William Wei by Amie Barrodale, 2011
The magic trick:
A revenge story that never makes its revenge clear
Seven years before “Cat Person,” there was “William Wei.” Are they related? I think so; I see it.
But am I completely missing the point here or misreading the whole thing? Always possible, if not likely. So read on with a grain of salt.
The man at the center of this story is disconnected from a world where he considers other people’s feelings, needs, or maybe even existence. We meet him at the start of the story, chuckling with police about a naked girl leaving his apartment.
Now it’s important to note the entire story is told in this weird, vague haze. It plays like a drug story – and there are drugs involved – but I read the haze as being more down to the man’s detached, oblivious selfishness. He can’t find his way to logic in this strange story because he’s too far gone into his own concerns.
So then he meets a woman on the phone. There are a lot of ways to interpret her and what happens. But I really do see it as what amounts to a revenge story.
The revenge isn’t as simple or clearly portrayed as a Tarantino revenge movie. But it’s there. It’s happening.
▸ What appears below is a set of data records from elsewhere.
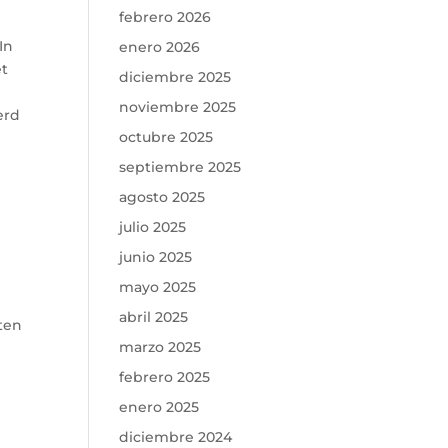
febrero 2026
In
enero 2026
et
diciembre 2025
noviembre 2025
erd
octubre 2025
septiembre 2025
agosto 2025
julio 2025
junio 2025
mayo 2025
abril 2025
ten
marzo 2025
febrero 2025
enero 2025
diciembre 2024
And that’s quite a trick on Barrodale’s part.
The selection:
I once brought a girl home because I liked her shoes. That was the only thing I noticed about her. I live in a really small apartment. A lot of my clothes end up piled on my mattress or draped over the open door of the microwave. I guess the girl with the pink high heels woke up in the middle of the night and didn’t remember where she was. She went out naked in the hall and closed the door behind her. She said that she had asked me, and I told her that was the way to the bathroom, to go out the front door. I don’t remember doing that. I remember I woke up with the cops in my house, asking me if I knew this girl. I said of course, she was the girl with the pink high heels. They thought that was really funny.